'Anchor' is indeed the most up-to-date term, now in the process of replacing the sexist and already slightly dated 'anchorman.' ('Anchorwoman' exists, but it's comparatively long, awkward, and therefore not all that common, much like 'chairwoman,' which has also never caught on strongly.)
The anchor at an American TV network is the journalist who sits behind a desk and leads the broadcast of a national news program, not only reading the main news but writing it and usually also having considerable, though by no means absolute, editorial control over content (choice of topics) as well. Famous past anchors include Walter Cronkite and David Brinkley, now both elderly; more recent are Dan Rather and Tom Brokaw (both recently retired), Peter Jennings (died not long ago), and Jim Lehrer (close to the older generation but still on the job at PBS). The current trend is away from a single 'star' anchor and towards a pair of anchors or a rotating team.

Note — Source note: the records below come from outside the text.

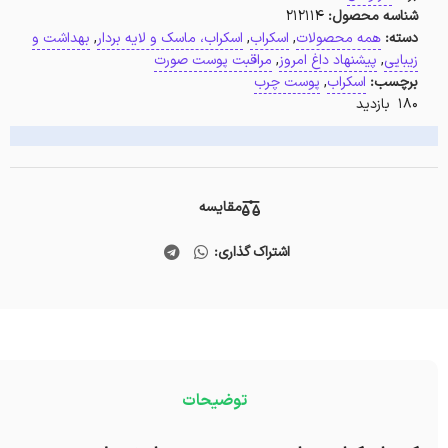
شناسه محصول:
212114
دسته:
همه محصولات
,
اسکراب
,
اسکراب، ماسک و لایه بردار
,
بهداشت و
زیبایی
,
پیشنهاد داغ امروز
,
مراقبت پوست صورت
برچسب:
اسکراب
,
پوست چرب
180 بازدید
مقایسه
اشتراک گذاری:
توضیحات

Local stations also have anchors who lead the local news broadcast; these are sometimes chosen more for their photogenic qualities than for their journalism experience, so some of them may have correspondingly less editorial control, but then again, that trend is fast advancing on network and, especially, cable TV as well.
Whether this is more like a Nachrichtensprecher or a Moderator is for German speakers to say. If, as I suspect, it's somewhat like both, then why not include both options? Very few words have a single 1:1 translation.
'News reader / newsreader' in this sense, though, should definitely be marked BE if it isn't already; the main sense of it in AE, as far as I'm aware, is a software program that downloads and sorts e-mails from online newsgroups such as Usenet.